To go further, N was used to evaluate the quality of disorder prediction; the limit between order and disorder was defined by N (ranging between 1.0 and 12). Figure 4 summarizes the results with a limited success mainly between 35% and 42% (Table S2). These results do not mean that the prediction methods are of poor quality, but that a dedicated (and well-equilibrated) dataset must be used ([85]), with also well-balanced order and disorder state distribution.

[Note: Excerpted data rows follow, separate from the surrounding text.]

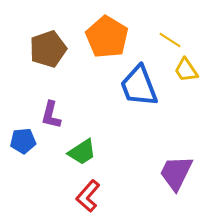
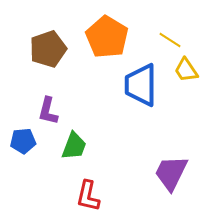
blue trapezoid: moved 2 px right, 1 px up; rotated 21 degrees clockwise
purple L-shape: moved 3 px left, 4 px up
green trapezoid: moved 8 px left, 6 px up; rotated 36 degrees counterclockwise
purple trapezoid: moved 5 px left
red L-shape: rotated 28 degrees counterclockwise
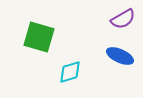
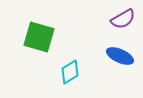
cyan diamond: rotated 15 degrees counterclockwise
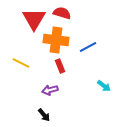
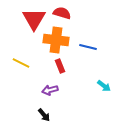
blue line: rotated 42 degrees clockwise
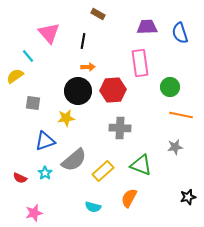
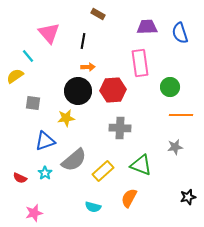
orange line: rotated 10 degrees counterclockwise
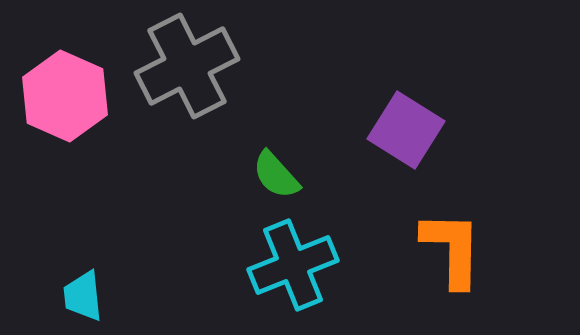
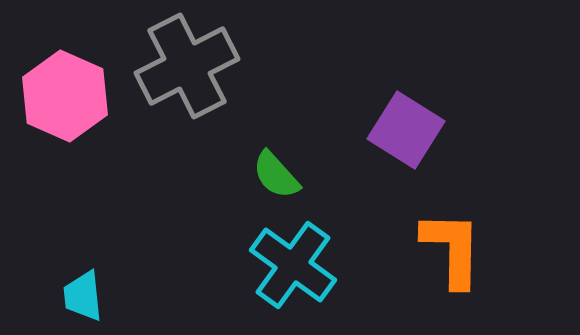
cyan cross: rotated 32 degrees counterclockwise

For instance, better prediction for N of 1 is due to a great imbalance for predicted order state. It is also a direct reflection of the fact that N is a particular measure and that we need the development of a specific prediction approach, such as OPAL+ which is specialized for MoRF prediction, to predict this type of feature [75].

Figure 4

Evaluation of Disopred3 predictions at the light of N values. N values ranging from 1.0 to 12 are provided with the prediction rate (in red). The contribution of disordered and ordered positions are defined by the N values.

As an interesting example, PED3 9AAC entry corresponded to alpha-synuclein. In its C-terminal part, both PrDOS and Disopred3 predicted disordered and highly disordered regions (orange and blue colors, respectively, on Figure 5A). The tendencies are similar with IUPred2A, ANCHOR2 [56], and the approaches proposed in DECIPHER [70]), while N was around 2 at these positions (red color on Figure 5A), i.e., a quite rigid region. Indeed, the visualization of the protein ensemble (Figure 5B) does not show any ordered regions, while PB distribution showed (Figure 5C, Figures S4 and S5) a large proportion of PB d around this region, i.e., a curved region (Figure 5D).

Figure 5

Example of alpha-synuclein, a solution-state ensemble from paramagnetic relaxation enhancement-Nuclear magnetic resonance (PRE-NMR) ensemble-restrained MD simulations (PED3 9AAC entry). (A) A zoom on C-terminus of alpha-synuclein was done. Along the x-axis are shown, in orange, PrDOS prediction values and, in blue, Disopred3values. N values are represented in red. (B) A superimposition of hundreds of structural models from the ensemble. (C) Representation in terms of PBs shown with WebLogo [86], underlying the most contradictory position (low N and high disorder prediction values). (D) A dozen structural models superimposed on this region.

This type of example highlighted the interest in going further on a large dataset of IDPs and IDRs to present a better view of these cases. In the future, we would like to integrate different types of information to propose such methodologies that could be useful in different research areas. The PED3 database is an excellent source for analyses of both order and disorder states, with entirely disordered proteins and proteins with IDRs, i.e., mimicking a large spectrum of protein behaviors. Nonetheless, the number of data is still limited and it would be of great interest to add more information coming from other sources, computational and/or experimental.

In summary, analyses of IDPs in the light of structural alphabet underlined specific behaviors that were slightly different from classical IDPs/IDRs and the need to go further to find out if specific approaches and methodologies could be applied to it. It is therefore possible to define specific prediction methodologies that will separate mobile regions from pure disorder regions, i.e., rigid zones encompassed in highly-flexible deformable regions. It seems manageable, as we have seen that correlations with classical disorder predictions are not great (around 0.3, see Figure 2), but when average values are taken into account (Figure 3), correlations are clearly better (around 0.9).